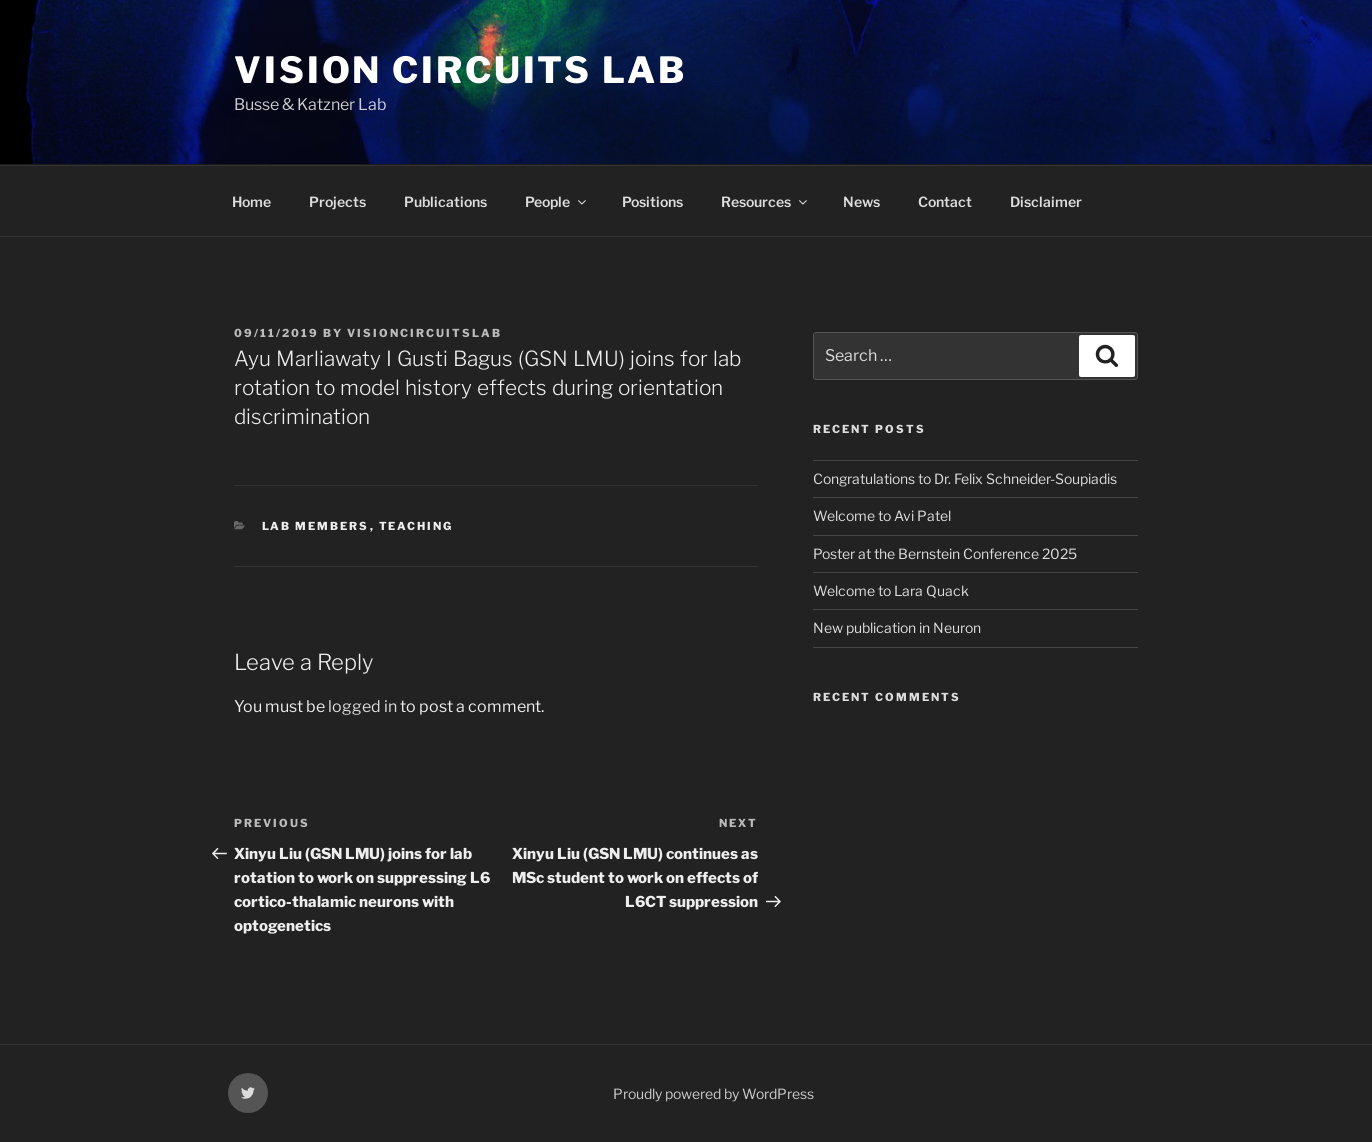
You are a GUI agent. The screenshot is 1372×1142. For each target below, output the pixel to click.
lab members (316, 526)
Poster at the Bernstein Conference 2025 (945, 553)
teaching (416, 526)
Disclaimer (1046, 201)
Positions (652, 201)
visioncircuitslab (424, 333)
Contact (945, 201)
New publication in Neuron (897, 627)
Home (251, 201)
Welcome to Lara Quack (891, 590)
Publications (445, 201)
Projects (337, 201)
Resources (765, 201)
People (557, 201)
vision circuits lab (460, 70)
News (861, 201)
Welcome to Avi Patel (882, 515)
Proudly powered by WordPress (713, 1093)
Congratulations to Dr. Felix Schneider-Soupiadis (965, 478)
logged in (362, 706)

» **Exercise prompt**
Every entry, word for word, should be given again; the pictures are not part of the copy.

» **Exercise response**
You are a GUI agent. The screenshot is 1372×1142. For each target below, output the pixel to click.
lab members (316, 526)
Poster at the Bernstein Conference 2025 (945, 553)
teaching (416, 526)
Disclaimer (1046, 201)
Positions (652, 201)
visioncircuitslab (424, 333)
Contact (945, 201)
New publication in Neuron (897, 627)
Home (251, 201)
Welcome to Lara Quack (891, 590)
Publications (445, 201)
Projects (337, 201)
Resources (765, 201)
People (557, 201)
vision circuits lab (460, 70)
News (861, 201)
Welcome to Avi Patel (882, 515)
Proudly powered by WordPress (713, 1093)
Congratulations to Dr. Felix Schneider-Soupiadis (965, 478)
logged in (362, 706)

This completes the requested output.